Page images and extracted text:
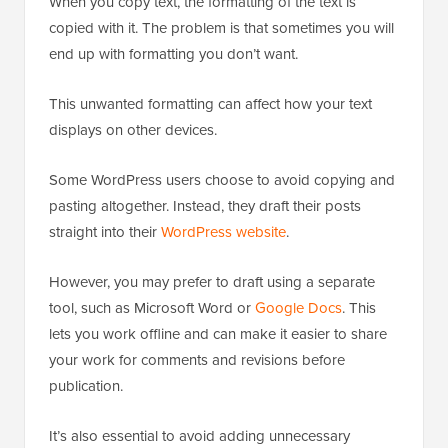
When you copy text, the formatting of the text is
copied with it. The problem is that sometimes you will
end up with formatting you don’t want.
This unwanted formatting can affect how your text
displays on other devices.
Some WordPress users choose to avoid copying and
pasting altogether. Instead, they draft their posts
straight into their
WordPress website
.
However, you may prefer to draft using a separate
tool, such as Microsoft Word or
Google Docs
. This
lets you work offline and can make it easier to share
your work for comments and revisions before
publication.
It’s also essential to avoid adding unnecessary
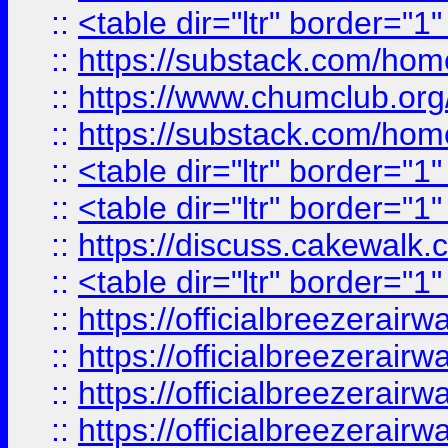
::
<table dir="ltr" border="1
::
https://substack.com/ho
::
https://www.chumclub.
::
https://substack.com/ho
::
<table dir="ltr" border="1
::
<table dir="ltr" border="1
::
https://discuss.cak
::
<table dir="ltr" border="1
::
https://officialbreezerai
::
https://officialbreezerai
::
https://officialbreezerai
::
https://officialbreezerai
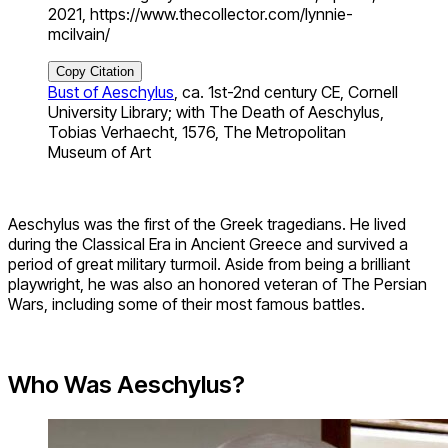
2021, https://www.thecollector.com/lynnie-
mcilvain/
Copy Citation
Bust of Aeschylus
, ca. 1st-2nd century CE, Cornell
University Library; with The Death of Aeschylus,
Tobias Verhaecht, 1576, The Metropolitan
Museum of Art
Aeschylus was the first of the Greek tragedians. He lived
during the Classical Era in Ancient Greece and survived a
period of great military turmoil. Aside from being a brilliant
playwright, he was also an honored veteran of The Persian
Wars, including some of their most famous battles.
Who Was Aeschylus?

▸ YOUR OBJECTIVE:
The copy should hold exactly the lines from the line containing "However, you may" through the end of the data, both ends included, and no pictures.

▸ WRITTEN ANSWER:
However, you may prefer to draft using a separate
tool, such as Microsoft Word or
Google Docs
. This
lets you work offline and can make it easier to share
your work for comments and revisions before
publication.
It’s also essential to avoid adding unnecessary
::
<table dir="ltr" border="1
::
https://substack.com/ho
::
https://www.chumclub.
::
https://substack.com/ho
::
<table dir="ltr" border="1
::
<table dir="ltr" border="1
::
https://discuss.cak
::
<table dir="ltr" border="1
::
https://officialbreezerai
::
https://officialbreezerai
::
https://officialbreezerai
::
https://officialbreezerai
2021, https://www.thecollector.com/lynnie-
mcilvain/
Copy Citation
Bust of Aeschylus
, ca. 1st-2nd century CE, Cornell
University Library; with The Death of Aeschylus,
Tobias Verhaecht, 1576, The Metropolitan
Museum of Art
Aeschylus was the first of the Greek tragedians. He lived
during the Classical Era in Ancient Greece and survived a
period of great military turmoil. Aside from being a brilliant
playwright, he was also an honored veteran of The Persian
Wars, including some of their most famous battles.
Who Was Aeschylus?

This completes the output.